A poll published today shows that sixty-nine per cent of people in Britain support the monarchy, the highest level for over a decade. Apparently, support for the monarchy remains solid across the country and social classes.

It's hardly surprising that support for the monarchy has risen in the run up to the Queen's Diamond Jubilee given the round the clock pushing of it on TV, in the press and by supermarkets and other retailers.  As a republican, I'm actually quite heartened that only just over two-thirds of people still support the monarchy. I would guess it was much higher at the time of the 1977 Jubilee and pretty much universal at the coronation in 1953.

The democratic case for abolishing the monarchy is unanswerable which is why defenders of the instituion never argue that inherited power and privilege is democratic but rather base themselves on flimsy arguments about "stability" and tourist income.

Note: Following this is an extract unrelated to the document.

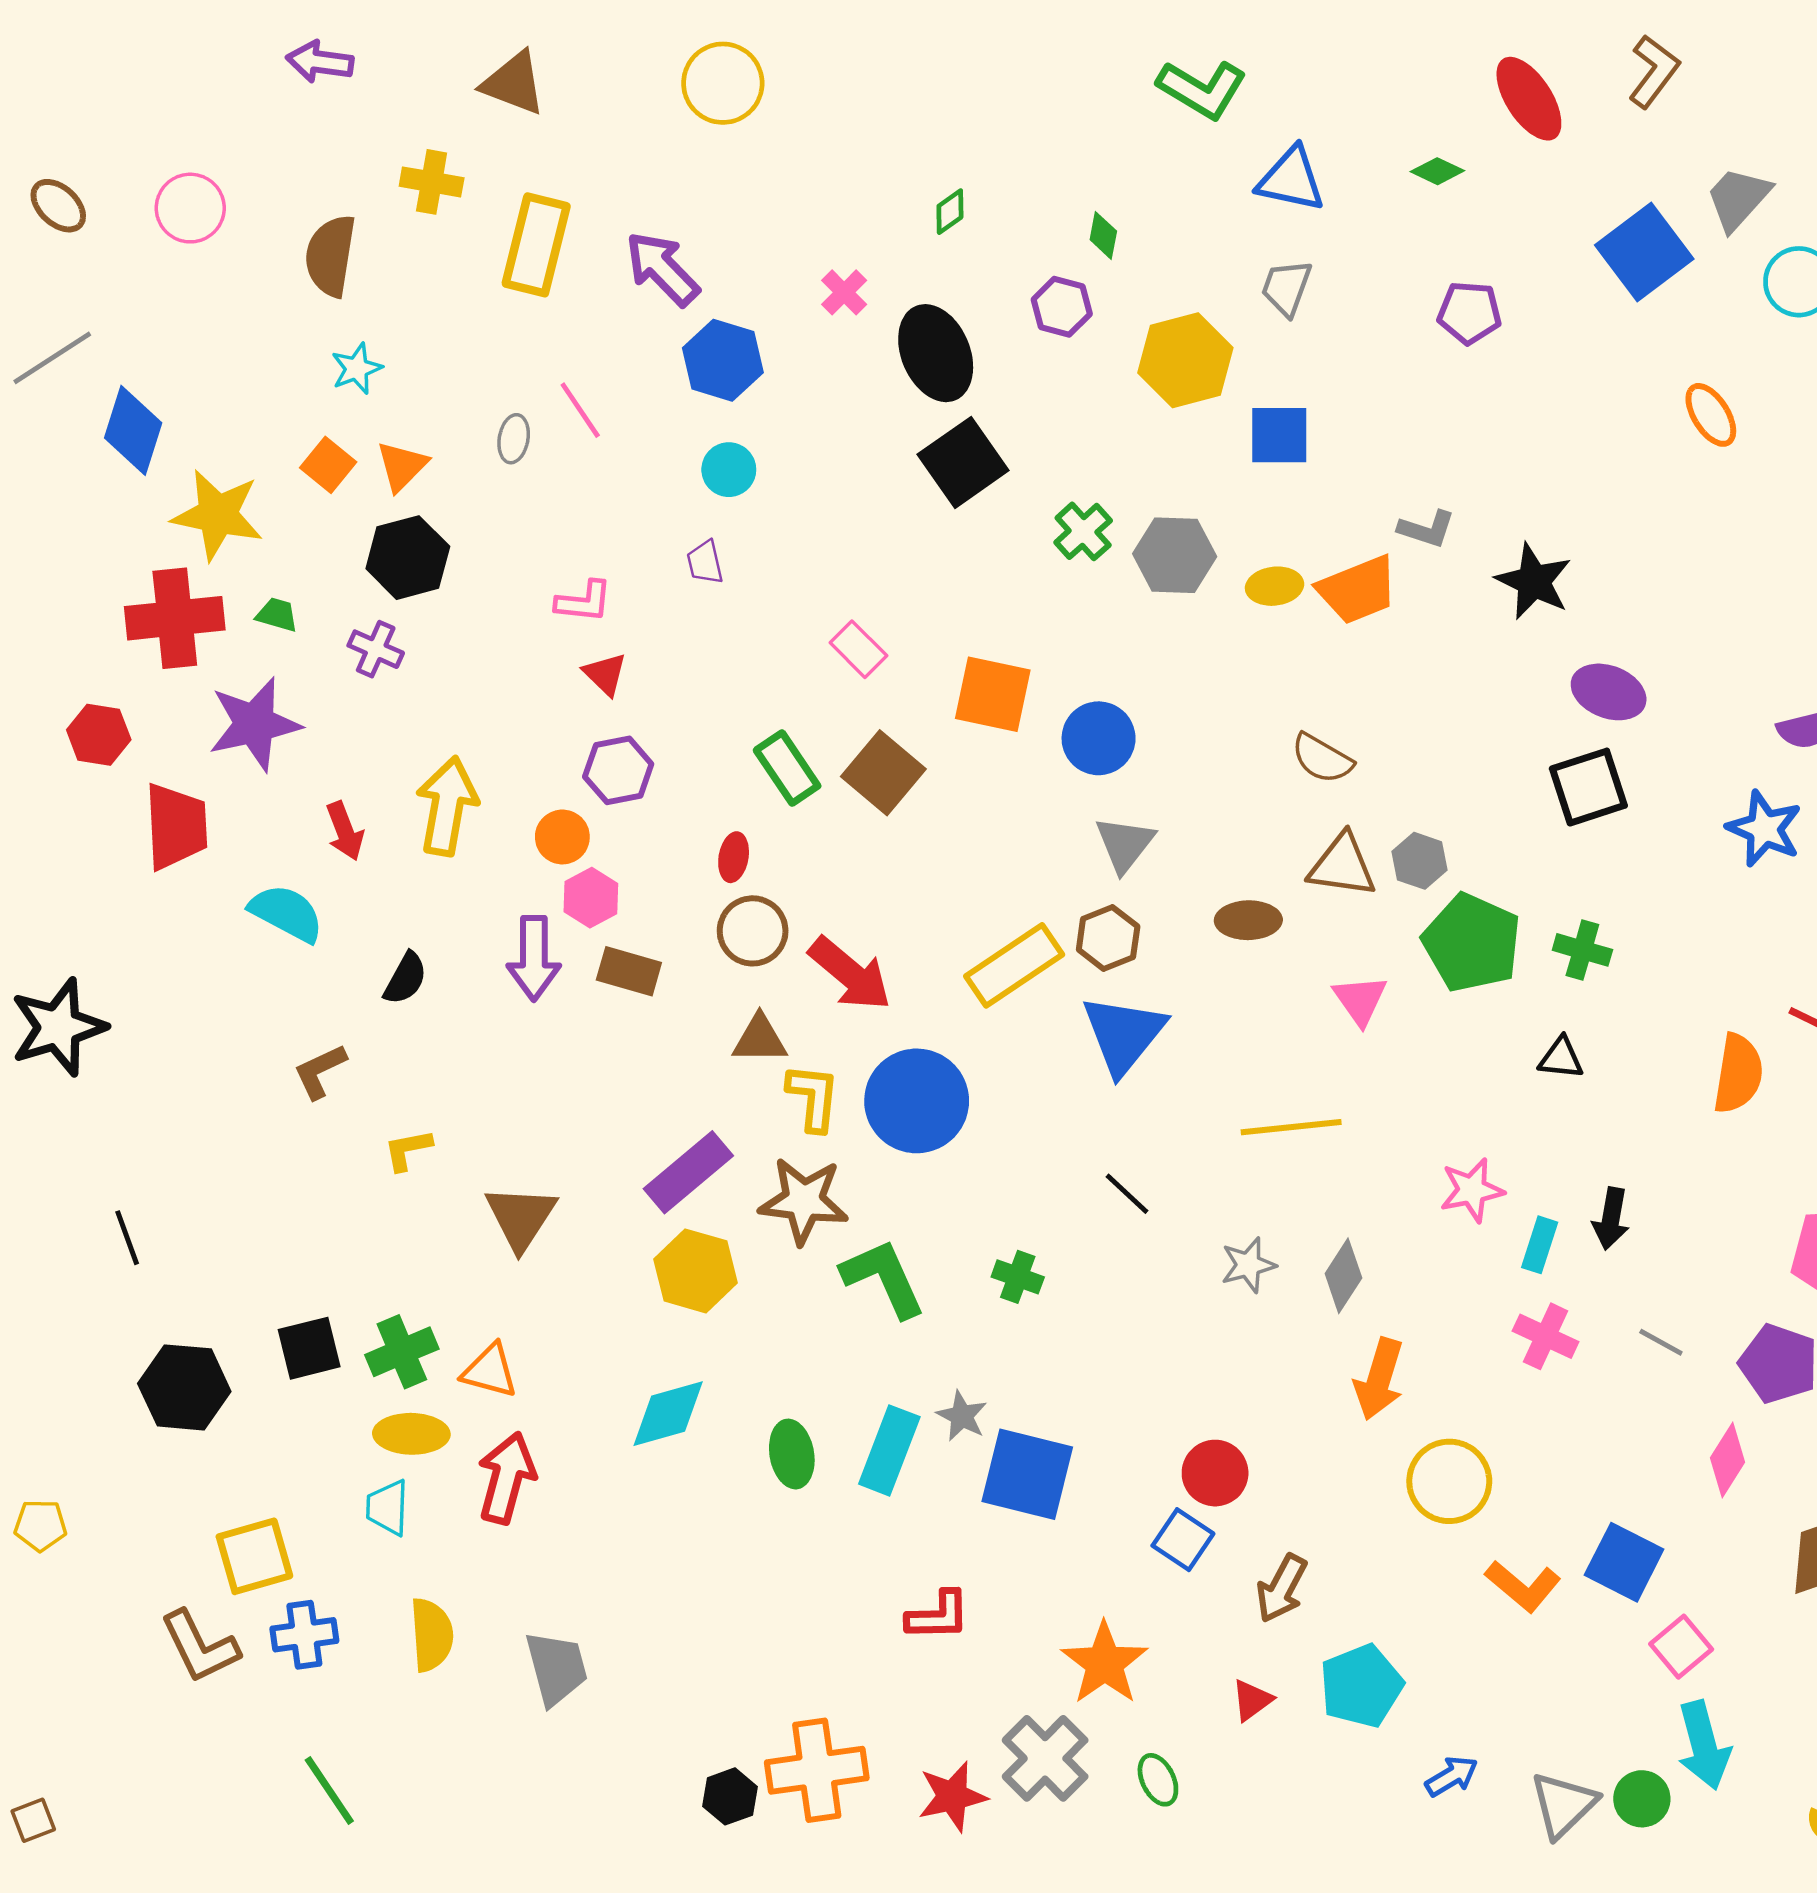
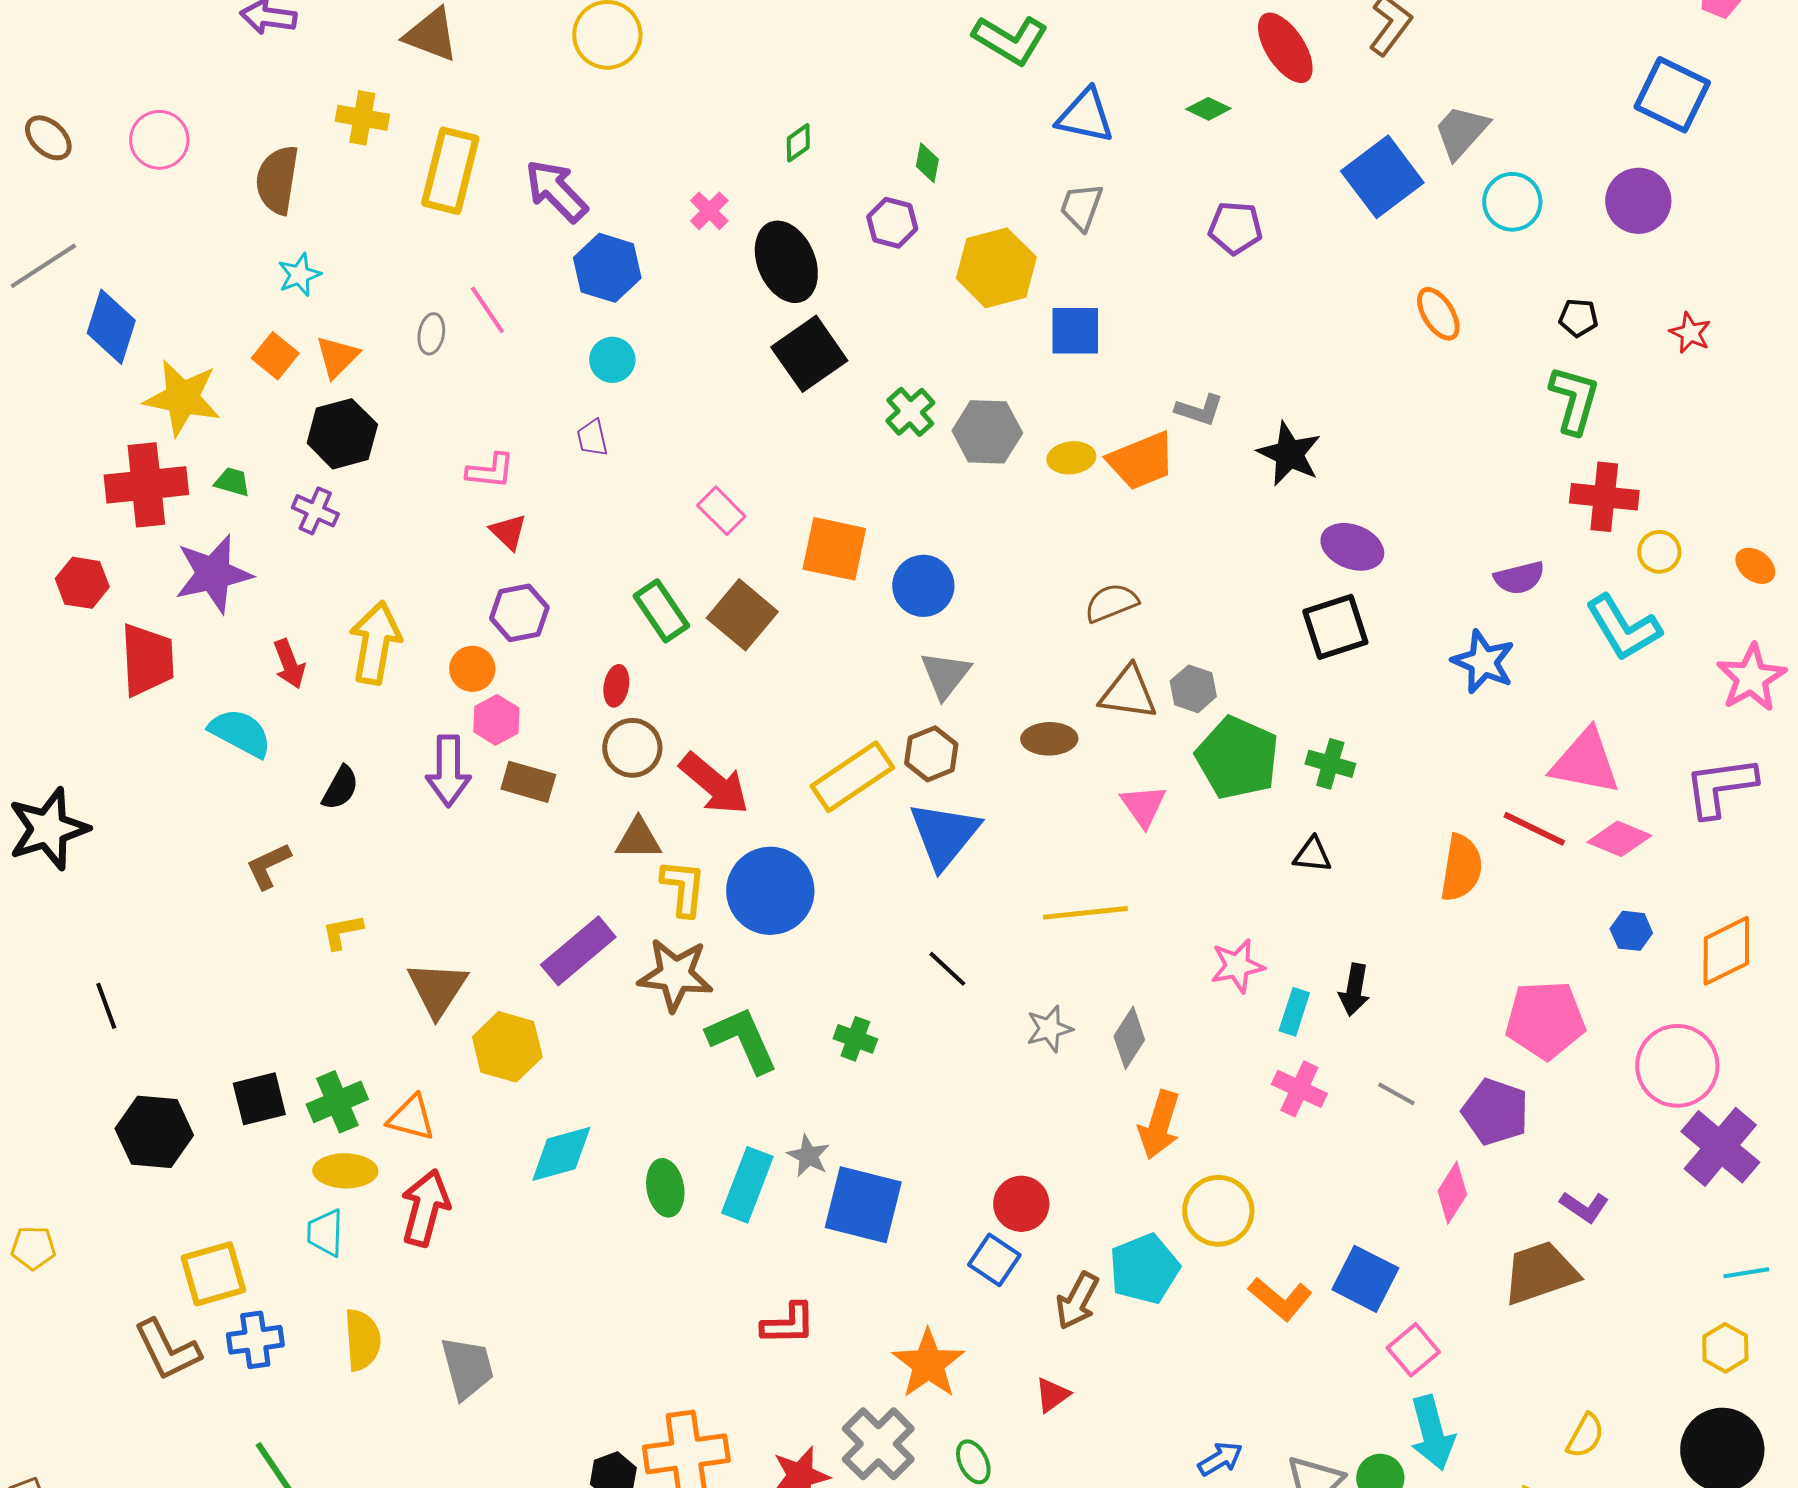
brown semicircle: (1322, 759) -> (1111, 603), turned 128
yellow hexagon: (696, 1271) -> (507, 1047), moved
cyan pentagon: (1361, 1686) -> (1144, 1269), moved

Tom Paine put it well in the revolutionary year of 1776:

"To the evil of monarchy we have added that of hereditary succession; and as the first is a degradation and lessening of ourselves, so the second, claimed as a matter of right, is an insult and an imposition on posterity. For all men being originally equals, no one by birth could have a right to set up his own family in perpetual preference to all others for ever, and though himself might deserve some decent degree of honours of his contemporaries, yet his descendants might be far too unworthy to inherit them. One of the strongest natural proofs of the folly of hereditary right in kings, is, that nature disapproves it, otherwise she would not so frequently turn it into ridicule by giving mankind an ass for a lion.

Secondly, as no man at first could possess any other public honours than were bestowed upon him, so the givers of those honours could have no power to give away the right of posterity. And though they might say, "We chooses you for our head," they could not, without manifest injustice to their children, say, "that your children and your children's children shall reign over ours for ever." Because such an unwise, unjust, unnatural compact might (perhaps) in the next succession put them under the government of a rogue or a fool. Most wise men, in their private sentiments, have ever treated hereditary right with contempt; yet it is one of those evils, which when once established is not easily removed; many submit from fear, others from superstition, and the more powerful part shares with the king the plunder of the rest."

1 comment:

  1. Good old Tom Paine; so much better put than I could manage. Although I'm not a communist in the USSR sense, I've been wearing my own jubilee badge this year: the red star with hammer and sickle. After all, this year is the 95th anniversary of the founding of the USSR, whose ideals we can (generally) applaud, even if not the reality.